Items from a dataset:
☆ ☆ ☆ ☆ ☆ ☆ ☆

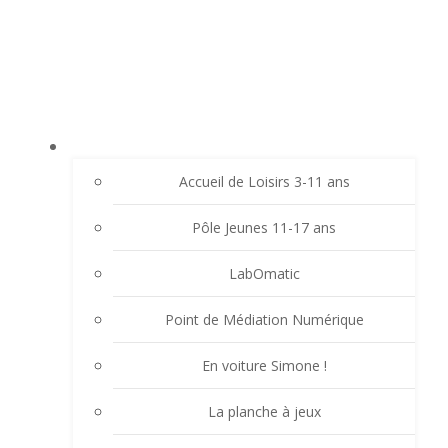
Aller
LE LAVOIR - FAMILLES RURALES SAINT-
au
CHRISTO VALFLEURY
contenu
ACCUEIL
Accueil de Loisirs 3-11 ans
Pôle Jeunes 11-17 ans
LabOmatic
Point de Médiation Numérique
En voiture Simone !
La planche à jeux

☆ ☆ ☆ ☆ ☆ ☆ ☆

TASK TO CARRY OUT:
For this exercise, transcribe the entries above exactly, without any pictures.

EXPECTED OUTPUT:
Aller
LE LAVOIR - FAMILLES RURALES SAINT-
au
CHRISTO VALFLEURY
contenu
ACCUEIL
Accueil de Loisirs 3-11 ans
Pôle Jeunes 11-17 ans
LabOmatic
Point de Médiation Numérique
En voiture Simone !
La planche à jeux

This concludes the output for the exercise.